Stock market analysts are saying that SIA will surprise on the upside when it reports its financial results for the quarter ending June later this week.
With a strong pipeline of events in Singapore, SIA will continue to benefit from visitors flowing into the island. Among the events and attractions, the Singapore Tourism Board (STB) expect will bring in the crowds are the Formula 1 Grand Prix, the Bloomberg New Economy Forum, Hell’s Museum at Haw Par Villa, the Museum of Ice Cream, SkyHelix Sentosa, and the “Avatar: The Experience” at Gardens by the Bay.

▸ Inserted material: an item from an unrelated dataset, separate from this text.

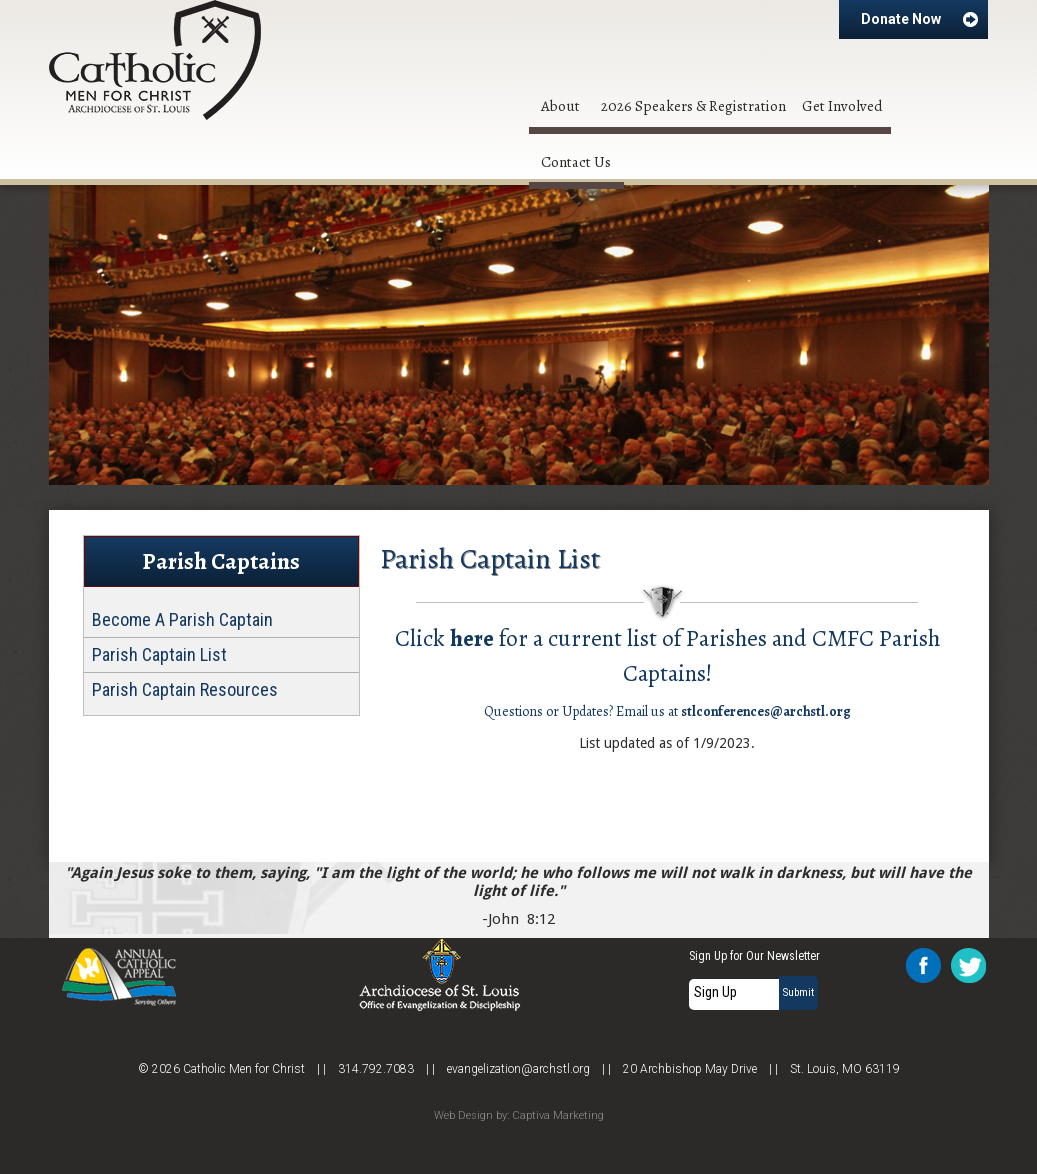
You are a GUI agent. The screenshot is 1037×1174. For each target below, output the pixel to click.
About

Despite the optimistic outlook, STB cautioned that “tourism flows will face some headwinds for the rest of the year because of the volatile global political and economic environment, as well as the evolving health situation.” Keith Tan, Chief Executive, Singapore Tourism Board said, “The encouraging growth in visitor arrivals and tourism receipts signals strong pent-up demand, and underscores Singapore’s continued appeal as a vibrant and attractive destination for leisure and business travellers. While the pandemic is certainly not over yet, we are confident that Singapore’s very rich calendar of events, as well as new and refreshed tourism offerings, will continue to attract visitors for the rest of 2022 and beyond.”